(Data to process begins)

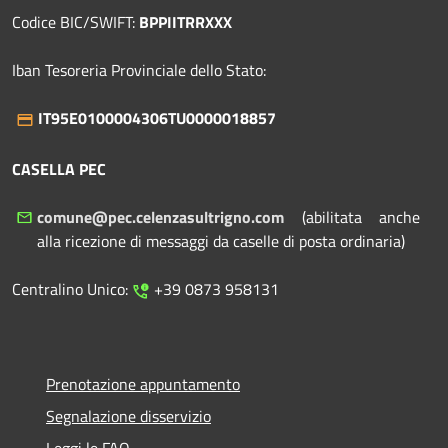
Codice BIC/SWIFT:
BPPIITRRXXX
Iban Tesoreria Provinciale dello Stato:
IT95E0100004306TU0000018857
CASELLA PEC
comune@pec.celenzasultrigno.com
(abilitata anche
alla ricezione di messaggi da caselle di posta ordinaria)
Centralino Unico:
+39 0873 958131
Prenotazione appuntamento
Segnalazione disservizio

(Data to process ends)

The task
What you output must match the data exactly, apart from the pictures, which are left out.

Response to this task
Codice BIC/SWIFT:
BPPIITRRXXX
Iban Tesoreria Provinciale dello Stato:
IT95E0100004306TU0000018857
CASELLA PEC
comune@pec.celenzasultrigno.com
(abilitata anche
alla ricezione di messaggi da caselle di posta ordinaria)
Centralino Unico:
+39 0873 958131
Prenotazione appuntamento
Segnalazione disservizio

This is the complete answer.